Richmond Magazine: National Policy, Local Impact, Six Months of Federal Executive Orders Hit Home
“It just feels petty,” Ashley Hawkins of Manchester’s Studio Two Three says.
Hawkins’ organization experienced the cancellation of two grants totaling $230,000: Studio Two Three sought to install solar panels on its old school building and upgrade its HVAC system. The now-vanished grants made up 36% of the organization’s budget.
Development Director Kate Fowler observes, “If organizations have already started operating for their fiscal year with [grants] in mind, [the government] reached into small organizations’ wallets and stole that money. I think, too, it’s intentional, to make grassroots organizations fail.”
Studio Two Three combines the entrepreneurial with the artistic. The nonprofit, non-stock company produces screen-printed T-shirts, totes and other materials and offers classes, workshops and meeting space for smaller groups. Some services may be cut back, but the organization, which owns its building, isn’t going anywhere.

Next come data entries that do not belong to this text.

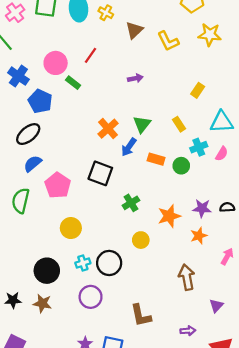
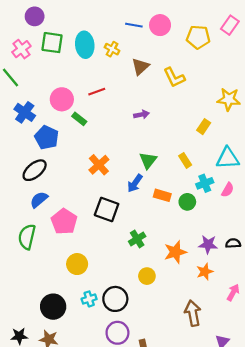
yellow star: (210, 35) -> (229, 99), moved
red line: (91, 55) -> (97, 92), turned 35
orange cross: (108, 129) -> (99, 165), moved
purple circle: (91, 297) -> (117, 333), moved

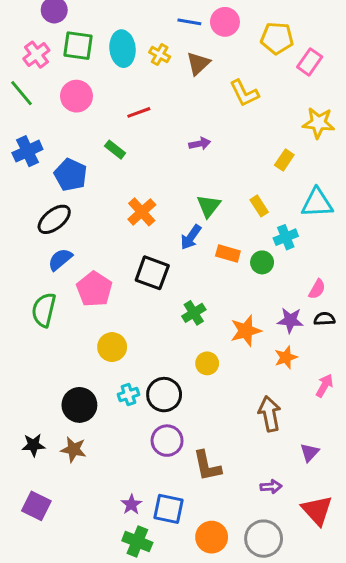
pink rectangle: (230, 25) -> (310, 62), moved
brown triangle: (140, 67) -> (198, 63), moved
pink circle: (62, 99) -> (76, 96), moved
blue cross: (25, 112) -> (27, 151), moved, turned 30
pink semicircle: (228, 190) -> (317, 289), moved

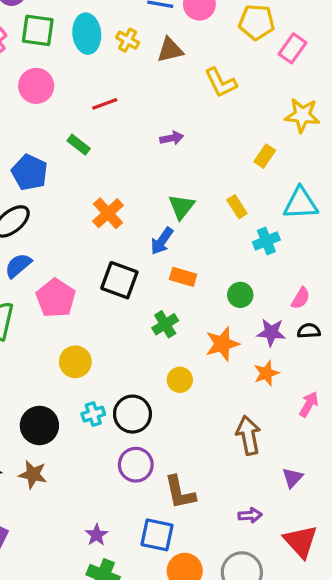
brown triangle: (198, 63) -> (170, 50), turned 30
orange rectangle: (228, 253) -> (183, 277), moved
green circle: (262, 262) -> (240, 295), moved
blue square: (169, 509) -> (157, 535), moved

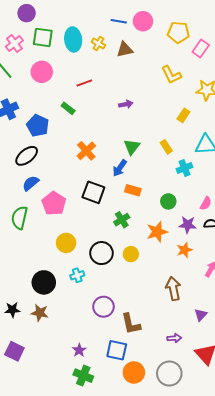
yellow L-shape: (221, 83) -> (171, 75), moved
black circle: (132, 414) -> (101, 253), moved

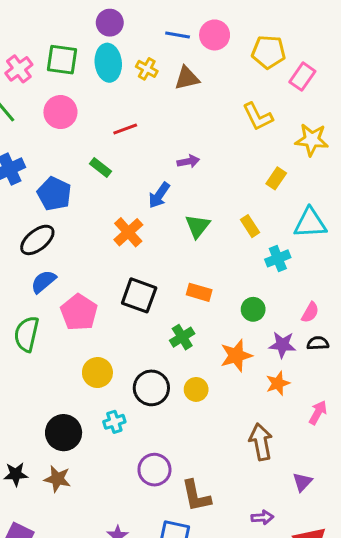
purple circle: (27, 13) -> (110, 23), moved
blue arrow: (120, 168) -> (159, 195), moved

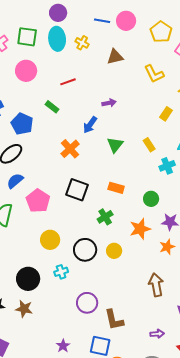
yellow pentagon: (269, 52) -> (161, 32), turned 30
brown triangle: (187, 78) -> (115, 57), moved

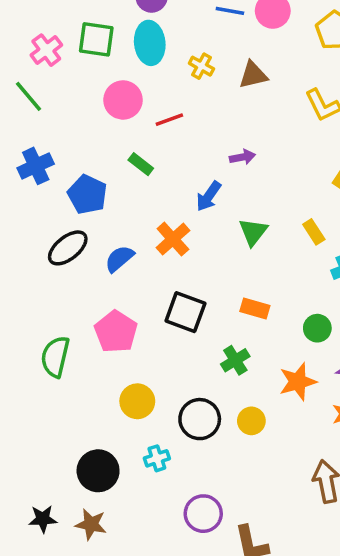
yellow cross: (82, 43) -> (201, 66), moved
pink circle: (26, 71) -> (123, 100), moved
blue semicircle: (15, 181) -> (119, 259), moved

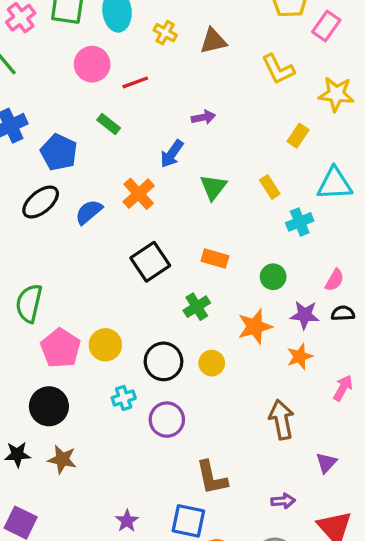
black square: (185, 312) -> (150, 262), turned 36
pink pentagon: (116, 332) -> (61, 348), moved
black circle: (98, 471) -> (49, 406), moved
purple circle: (203, 514) -> (167, 420), moved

Hawkins and Fowler are gratified that public donations have ticked up with the news. Other arts and culture groups are bracing for the worst. “We’re lucky we’ve always been an earned-income organization,” Fowler says. “Grant funding has been an addition and makes us stronger. Some organizations, though, are at risk of shutting their doors.”
Hawkins adds, “It’s going to be a weird four years.” —Harry Kollatz Jr.